From here you can either Define new entities, link entities from other dataflows, or attach a Common Data Model folder to your dataflow. Since we are new, we are going to define new entities, so click the Add new entities button.

Create a Dataflow

Next, you are going to see a screen that will allow you to choose from a number of different source types. For our example, we are going to be selecting Azure Blobs.

Data Source

On the next screen, enter an Azure storage account and the account key so Power BI can connect to the container. My storage account is called swcdaadlgen2storage. Once Power BI connects, it will list the available containers. Click the container where that you uploaded your files to (in this example, local-file-copy-test). The result should look something like the below example. Click Next.

Azure Choose Data

 

On the next screen, you will see the query editor. From here we will work with the query that was generated by the past couple of steps, but it will also be adding additional queries to do the joining of the files to produce the single query that Power BI will access via a Power BI report.

In the below screen shot, there are a couple things to point out that we will be focusing on.

  • The queries themselves (we will end up with multiple of these) – these are in the left explorer and can perform individual steps as well as interact with each other
  • Applied step editor – this is where we will be providing the commands for each step and where it will display a preview of the output for the command
  • Applied steps – these are on the right side and provide all the individual steps within a query to produce the desired output

Edit Azure Queries

First thing to do on this page is to rename the query. For our example, let’s call it Sample File. Just go to the Name textbox and enter the new value. This query is going to be just that, a sample of what all the files in the directory are going to be like in terms of columns and data types.

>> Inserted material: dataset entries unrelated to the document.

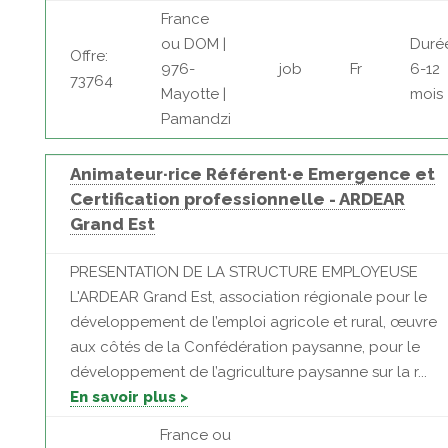
France
ou DOM |
Duré
Offre:
976-
job
Fr
6-12
73764
Mayotte |
mois
Pamandzi
Animateur·rice Référent·e Emergence et
Certification professionnelle - ARDEAR
Grand Est
PRESENTATION DE LA STRUCTURE EMPLOYEUSE
L'ARDEAR Grand Est, association régionale pour le
développement de l’emploi agricole et rural, œuvre
aux côtés de la Confédération paysanne, pour le
développement de l’agriculture paysanne sur la r...
En savoir plus >
France ou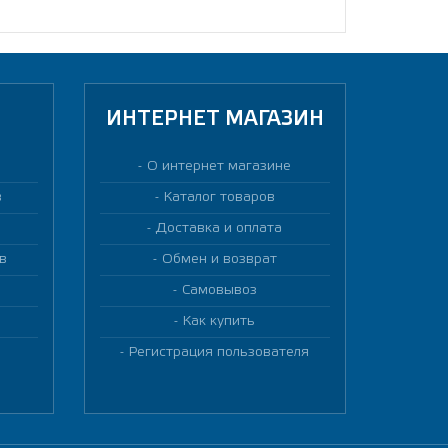
ИНТЕРНЕТ МАГАЗИН
О интернет магазине
в
Каталог товаров
Доставка и оплата
в
Обмен и возврат
Самовывоз
Как купить
Регистрация пользователя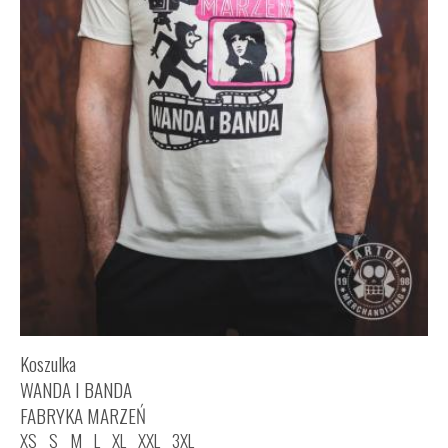
Koszulka
WANDA I BANDA
FABRYKA MARZEŃ
XS
S
M
L
XL
XXL
3XL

You will notice that there are 2 steps already predefined by the selecting we did on the previous screens. We will be adding one more step to this query that simply returns the content of the first file in the container. To do this…

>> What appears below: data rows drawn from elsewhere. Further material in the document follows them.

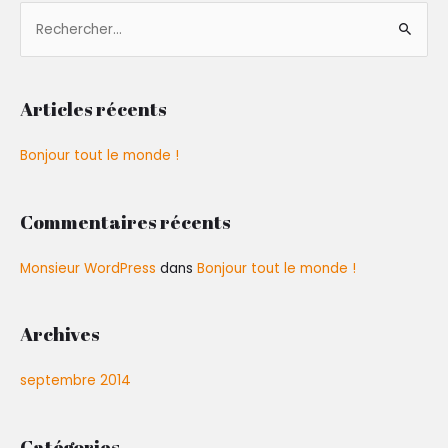
R
e
c
h
Articles récents
e
r
Bonjour tout le monde !
c
h
Commentaires récents
e
r
Monsieur WordPress
dans
Bonjour tout le monde !
:
Archives
septembre 2014
Catégories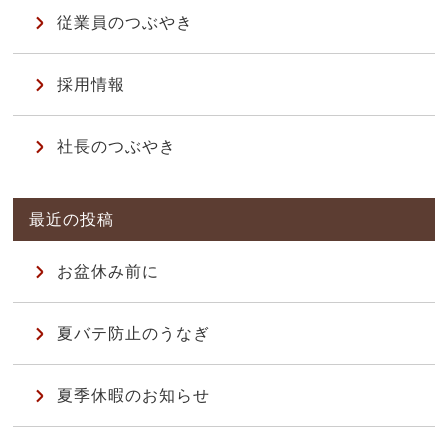
従業員のつぶやき
採用情報
社長のつぶやき
お盆休み前に
夏バテ防止のうなぎ
夏季休暇のお知らせ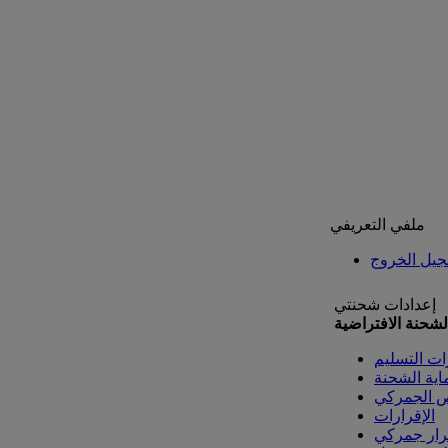
ملفي التعريفي
يل الخروج
إعدادات شحنتي
لشحنة الافتراضية
ات التسليم
اية الشحنة
ص الجمركي
الإقرارات
رار جمركي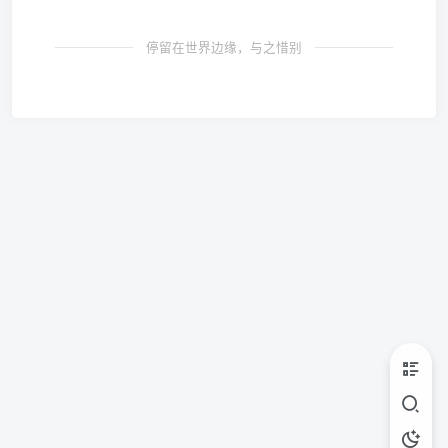
停留在世界边缘，与之惜别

  • Right click on the Navigation step and select Insert step after
  • You can change the name or leave it as Custom, it’s up to you
  • In the formula for that step, set the command to: Navigation{0}[Content]
  • Hit enter

Next we are going to create a new query that will act as a parameter to be used as dataflow iterates over the files. Right now this parameter will reference our Sample File query created above. To do this…

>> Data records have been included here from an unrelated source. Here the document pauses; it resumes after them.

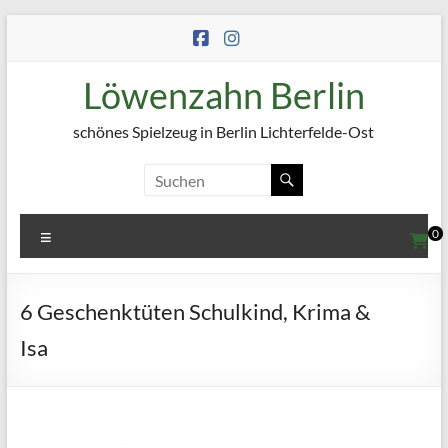
Zum
Inhalt
springen
Löwenzahn Berlin
schönes Spielzeug in Berlin Lichterfelde-Ost
Menü
0
6 Geschenktüten Schulkind, Krima &
Isa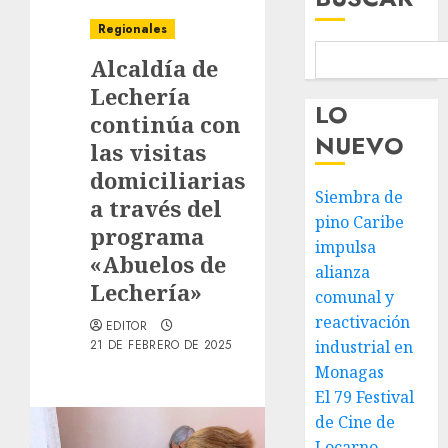
Regionales
Alcaldía de
Lechería
LO
continúa con
NUEVO
las visitas
domiciliarias
Siembra de
a través del
pino Caribe
programa
impulsa
«Abuelos de
alianza
Lechería»
comunal y
reactivación
EDITOR
21 DE FEBRERO DE 2025
industrial en
Monagas
El 79 Festival
de Cine de
Locarno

  • Click on Get data, scroll down and select Blank Query
  • Rename the query to Sample File Parameter1
  • Set the command to: #"Sample File" meta [IsParameterQuery=true, BinaryIdentifier=#"Sample File", Type="Binary", IsParameterQueryRequired=true]
  • Hit enter

Since we are using CSV files for this example, the next query we create will utilize the parameter created above to define a CSV file output based on the binary data supplied via the sample file and the parameter. To do this…

  • Click on Get data, scroll down and select Blank Query, click Next
  • Rename the query to Transform Sample File from Chicago Inspection Files
  • Set the command for step Source to: Csv.Document(#"Sample File Parameter1", [Delimiter = ",", Columns = 17, Encoding = 1252, QuoteStyle = QuoteStyle.None])
  • Right click on the Source step and choose Insert step after
  • Set the command of the new Custom step to: Table.PromoteHeaders(Source, [PromoteAllScalars = true])
  • This tells dataflow that the first row of the data is the column header name
  • Hit enter

You should now have 3 queries in the left explorer, with the last one being a table representation of the CSV file with the proper column headings. Now we need to create a function that will loop over all the files in the BLOB container. To do this…

  • Click on Get data, scroll down and select Blank Query, click Next
  • Rename the query to Transform Sample File from Chicago Inspection Files
  • Set the command for step Source to: (#"Sample File Parameter1") => let Source = Csv.Document(#"Sample File Parameter1",[Delimiter=",", Columns=17, Encoding=1252, QuoteStyle=QuoteStyle.None]), #"Promoted Headers" = Table.PromoteHeaders(Source, [PromoteAllScalars=true]) in #"Promoted Headers"
  • Hit enter

The last step in the dataflow will be the single output query that calls the function to loop over the files and combine them into a single source. Here we will also be modifying some of the column names as well as referencing the sample file to pull in all the column metadata. To do this…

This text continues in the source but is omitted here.